Die Eigenschaften von Bridgmanit besser verstehen zu wollen hat allerdings nicht nur akademischen Wert für die Geologen dieser Welt. Bislang ist noch wenig über die Dynamik im Erdinneren bekannt, und die Eigenschaften des Minerals scheinen ganz entscheidend dazu beizutragen, wie sich Erdbebenwellen ausbreiten. „Wenn wir die Dynamik des Erdinneren verstehen wollen, um Aufschlüsse über den Ursprung von Erdbeben und Vulkanismus zu bekommen", so Dr. Hanns-Peter Liermann vom Forschungszentrum Deutsches Elektronen-Synchrotron in Hamburg, „dann müssen wir die physikalischen Eigenschaften von Bridgmanit erforschen". Kein Wunder, dass ein internationales Team rund um Prof. Luca Bindi von der Universität Florenz Anfang Januar bereits neue Bridgmanit-Studienergebnisse im Fachjournal „Science Advances" publiziert hat. Die Forscher hatten dafür einen Meteoriten untersucht, der 1986 in der chinesischen Provinz Hubei niedergegangen war. Sie konnten in der Kristallstruktur eine chemische Reaktion, die sogenannte Disproportionierung, nachweisen, bei der sich die Elektronen zwischen den Atomen so umverteilen können, dass metallisches Eisen entstehen kann. Eine hochinteressante Entdeckung, weil Eisen eine stabilisierende Wirkung auf die Kristallstruktur von Bridgmanit hat, wie aus früheren Forschungen schon vermutet werden konnte.

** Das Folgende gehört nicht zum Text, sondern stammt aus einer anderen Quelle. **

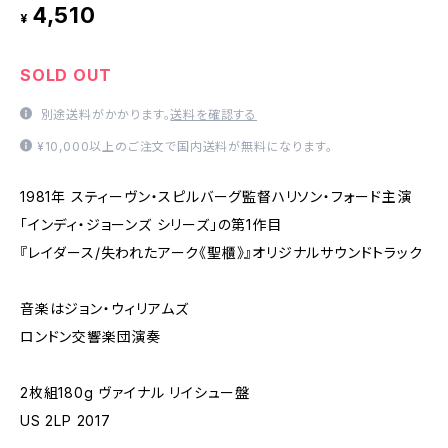
4,510
¥
SOLD OUT
別途送料がかかります。
送料を確認する
¥10,000以上のご注文で国内送料が無料になります。
1981年 スティーヴン・スピルバーグ監督ハリソン・フォード主演
「インディ・ジョーンズ シリーズ」の第1作目
『レイダース/失われたアーク《聖櫃》』オリジナルサウンドトラック
音楽はジョン・ウィリアムズ
ロンドン交響楽団演奏
2枚組180g ヴァイナル リイシュー盤
US 2LP 2017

Hierzulande wird derzeit beispielsweise am Bayerischen Geoinstitut der Universität Bayreuth unter Hochdruck in Sachen Bridgmanit geforscht. Der mit dem höchsten europäischen Forschungspreis ERC Advanced Grant ausgezeichnete Prof. Tomo Katsura hat die Leitung inne. Dieser vermutet, dass sich das Mineral verändert, sobald es dem im unteren Erdmantel steigenden Druck ausgesetzt wird. Während das Kristallgitter in einer Tiefe von 660 Kilometern noch zahlreiche Lücken aufweise, wodurch das Mineral hier noch eine höhere Durchlässigkeit und Beweglichkeit besitze, würden die Lücken danach bis in den Bereich von 1.000 Kilometern seltener. Das Bridgmanit wird undurchlässig und der Materialkreislauf Richtung Erdinnerem gerät ins Stocken. Diese Hypothesen möchte Prof. Katsura mithilfe seines millionenschweren Preisgeldes wissenschaftlich erhärten.